→ **Task statement**:
Count every line below that holds "школе". The answer is the number alone.

════

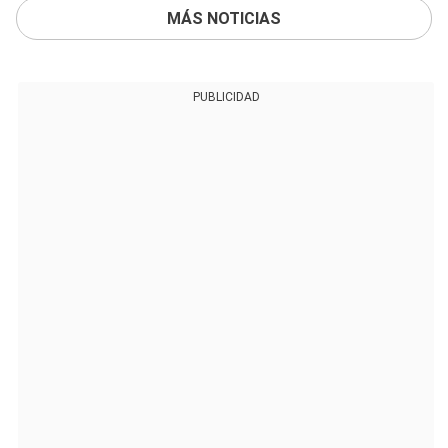
MÁS NOTICIAS
PUBLICIDAD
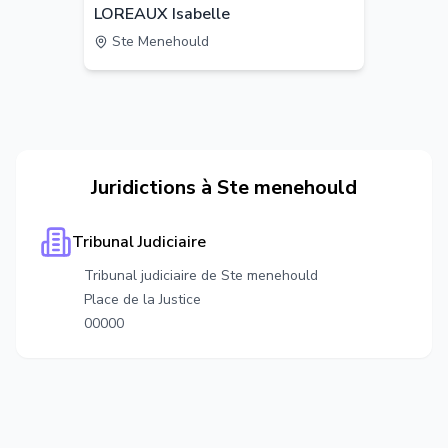
LOREAUX Isabelle
Ste Menehould
Juridictions à
Ste menehould
Tribunal Judiciaire
Tribunal judiciaire de Ste menehould
Place de la Justice
00000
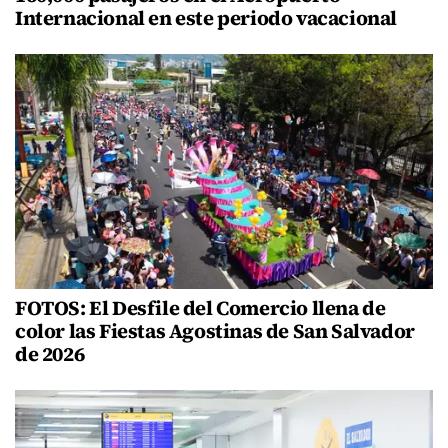
Internacional en este periodo vacacional
FOTOS: El Desfile del Comercio llena de
color las Fiestas Agostinas de San Salvador
de 2026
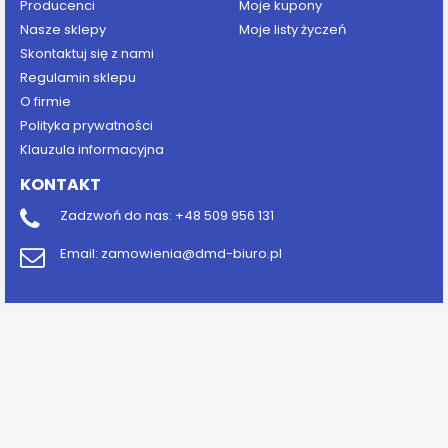
Producenci
Moje kupony
Nasze sklepy
Moje listy życzeń
Skontaktuj się z nami
Regulamin sklepu
O firmie
Polityka prywatności
Klauzula informacyjna
KONTAKT
Zadzwoń do nas:
+48 509 956 131
Email:
zamowienia@dmd-biuro.pl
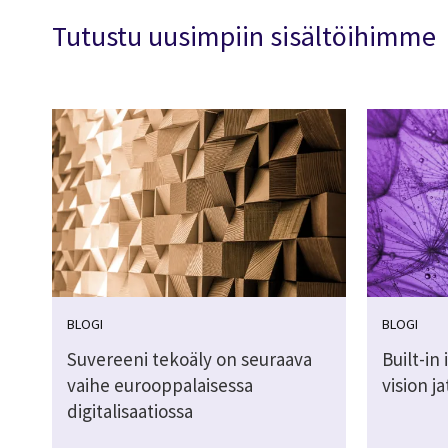
Tutustu uusimpiin sisältöihimme
BLOGI
BLOGI
Suvereeni tekoäly on seuraava
Built-in
vaihe eurooppalaisessa
vision j
digitalisaatiossa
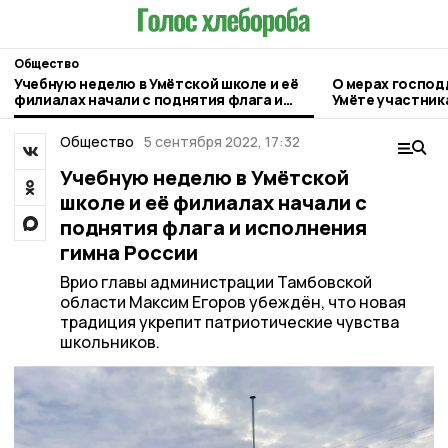
Общество
Учебную неделю в Умётской школе и её
О мерах господ
филиалах начали с поднятия флага и
Умёте участник
исполнения гимна России
Общество
5 сентября 2022, 17:32
Учебную неделю в Умётской
школе и её филиалах начали с
поднятия флага и исполнения
гимна России
Врио главы администрации Тамбовской
области Максим Егоров убеждён, что новая
традиция укрепит патриотические чувства
школьников.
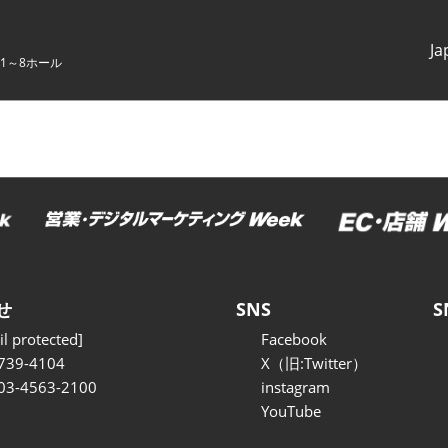
Ja
1～8ホール
Japanes
English
せ
SNS
S
l protected]
Facebook
739-4104
X（旧:Twitter）
 03-4563-2100
instagram
YouTube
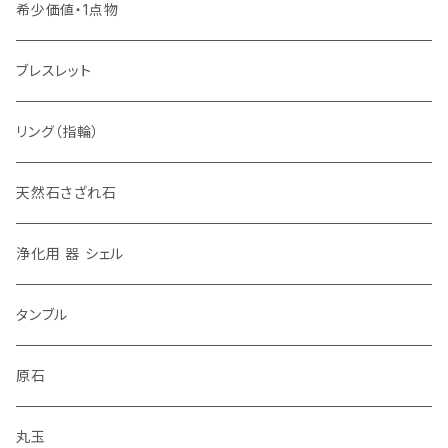
希少価値・1点物
ブレスレット
リング（指輪）
天然石さざれ石
浄化用 器 シェル
タンブル
原石
丸玉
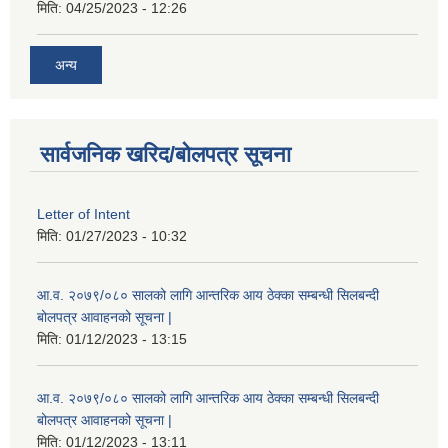
मिति:
04/25/2023 - 12:26
अन्य
सार्वजनिक खरिद/बोलपत्र सूचना
Letter of Intent
मिति:
01/27/2023 - 10:32
आ.व. २०७९/०८० सालको लागि आन्तरिक आय ठेक्का सम्बन्धी सिलबन्दी
बोलपत्र आवाहनको सूचना |
मिति:
01/12/2023 - 13:15
आ.व. २०७९/०८० सालको लागि आन्तरिक आय ठेक्का सम्बन्धी सिलबन्दी
बोलपत्र आवाहनको सूचना |
मिति:
01/12/2023 - 13:11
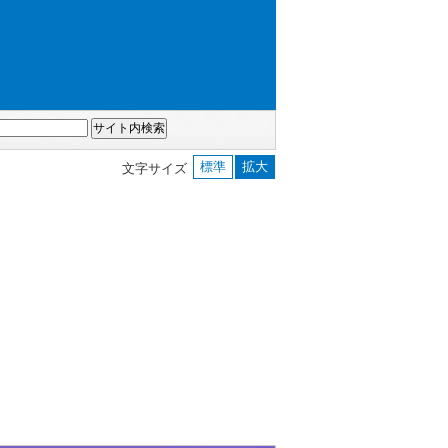
標準
拡大
文字サイズ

════

→ **Answer below**:
2